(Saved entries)
::::

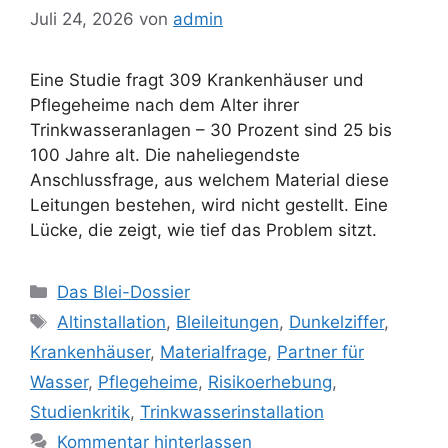
Juli 24, 2026
von
admin
Eine Studie fragt 309 Krankenhäuser und
Pflegeheime nach dem Alter ihrer
Trinkwasseranlagen – 30 Prozent sind 25 bis
100 Jahre alt. Die naheliegendste
Anschlussfrage, aus welchem Material diese
Leitungen bestehen, wird nicht gestellt. Eine
Lücke, die zeigt, wie tief das Problem sitzt.
Kategorien
Das Blei-Dossier
Schlagwörter
Altinstallation
,
Bleileitungen
,
Dunkelziffer
,
Krankenhäuser
,
Materialfrage
,
Partner für
Wasser
,
Pflegeheime
,
Risikoerhebung
,
Studienkritik
,
Trinkwasserinstallation
Kommentar hinterlassen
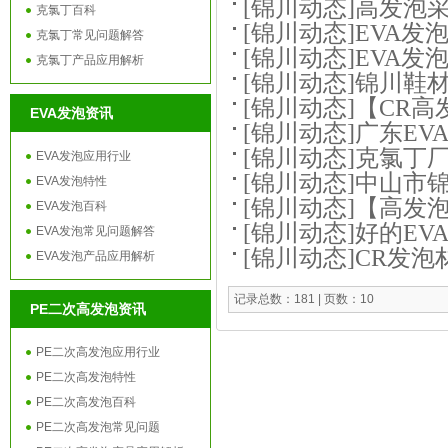
[锦川动态]
高发泡采
克氯丁百科
[锦川动态]
EVA发
克氯丁常见问题解答
[锦川动态]
EVA发
克氯丁产品应用解析
[锦川动态]
锦川鞋材
[锦川动态]
【CR高
EVA发泡资讯
[锦川动态]
广东EV
[锦川动态]
克氯丁厂
EVA发泡应用行业
[锦川动态]
中山市
EVA发泡特性
[锦川动态]
【高发泡
EVA发泡百科
[锦川动态]
好的EV
EVA发泡常见问题解答
[锦川动态]
CR发泡
EVA发泡产品应用解析
记录总数：181 | 页数：10
PE二次高发泡资讯
PE二次高发泡应用行业
PE二次高发泡特性
PE二次高发泡百科
PE二次高发泡常见问题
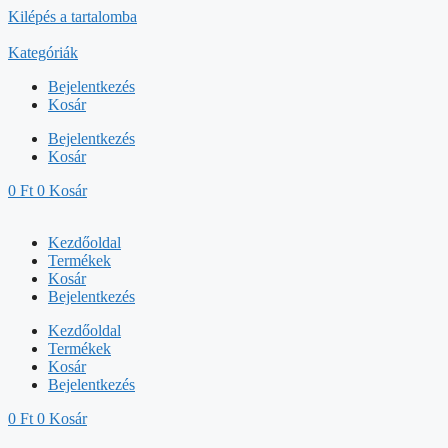
Kilépés a tartalomba
Kategóriák
Bejelentkezés
Kosár
Bejelentkezés
Kosár
0
Ft
0
Kosár
Kezdőoldal
Termékek
Kosár
Bejelentkezés
Kezdőoldal
Termékek
Kosár
Bejelentkezés
0
Ft
0
Kosár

::::

Show each line of the records above containing "Pflegeheime".

## REPLY
Pflegeheime nach dem Alter ihrer
Pflegeheime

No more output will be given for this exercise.